I’m not saying this as a parochial Queenslander, who is happy to see New South Wales get smashed again and again. I’m saying it as a New South Wales fan who feels a bitter emptiness at the end of every State of Origin campaign.
First, let’s dispel some myths.
Queensland’s dominance is not a result of any kind of tactical brilliance on the part of the Maroons’ organisation and structure.
Their success boils down to one simple fact: most of the world’s best rugby league players in the past six years have been Queenslanders.
The likes of Thurston, Cronk, Smith, Slater and of course Lockyer constitute what is probably the strongest side we’ll ever see wearing the maroon jumper.
Both New South Wales and Queensland fans should consider themselves privileged to have watched such a side play, during what will be considered a golden age of Origin football.
Believe me – it won’t always be this way.
Let me offer an analogy.
In the fourth century BC the most powerful country in the world was a small nation called Macedonia. Its armies conquered everything from Southern Europe all the way to India (most of the known world at the time) in a little under ten years.
Talented military strategists, led by a true military genius of history in Alexander the Great, had achieved the impossible.
Within a generation it was all gone – once the talent was no longer there, the country lost its empire and in the end its freedom.
I’m not saying Queensland with be conquered by the Roman Army in a few years (although anything is possible). I’m simply saying the current situation is one we should respect and enjoy because it won’t last forever.
Queensland’s domination has been brilliant for several other reasons.
As mentioned above we have all had the honour of watching the best players in the world playing their best football.
This has, I hope, finally rid Queensland rugby league of its underdog status.
How the next 30 years of Origin will play out, I’m not sure. But it will be a different Queensland due the success of this team. (Think of the Maroons as being Apple to the Blues’ Microsoft.)
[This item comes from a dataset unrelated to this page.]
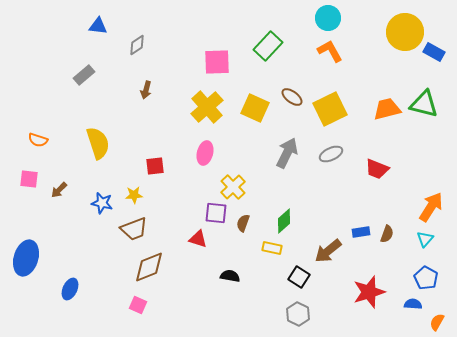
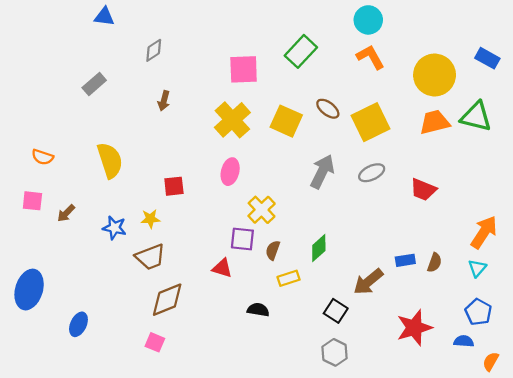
blue triangle: (98, 26) -> (104, 17), moved
yellow circle: (405, 32) -> (435, 75), moved
yellow rectangle: (272, 248) -> (289, 278), moved, turned -30

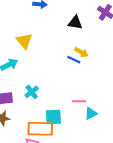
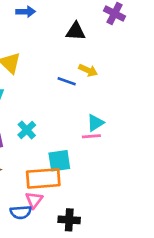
blue line: (74, 60) -> (67, 81), moved
cyan triangle: (91, 113) -> (95, 123), moved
The Queensland team has, for the most part, been brilliant role models for young footy players. They will continue to ensure the growth of the code, not only in Queensland but in New South Wales, where there is a solid grudging respect for the Maroons.
Just as the Queenslanders can no longer claim underdog status, New South Wales can no longer assume an arrogant attitude of being number one in rugby league.
The arrogance of New South Wales-based league administrators has been a blight on the game. The humiliation of the Blues year after year has surely shattered that complacent attitude.
Origin has never been so strongly supported in New South Wales, because finally the fans can enjoy something they have never experienced before – underdog status.
The New South Wales public might be frustrated that we can’t beat this land of giants, but underneath that frustration is a growing ambition and satisfaction in relishing the fight.
The New South Wales Blues have also grown in stature.
As little as a couple of years ago, players were putting club before Origin, saying they would make themselves unavailable for the Blues because of the lack of respect for the team.
That attitude doesn’t seem to be around anymore; playing for New South Wales is assuming its rightful stature.
The New South Wales public loves the debate which occurs every year around Origin time.
Finally, nothing brings a community together like losing together.
What was the greatest moment in recent British history? The answer is 1940. The Battle of Britain.
Through sheer guts and determination the massive might of Nazi Germany was held off and Britain was saved against terrible odds.
So six years of failure has reaped enormous benefit. And in the future we may well look back on this era as the golden age of Origin.
But of course, six years is quite enough.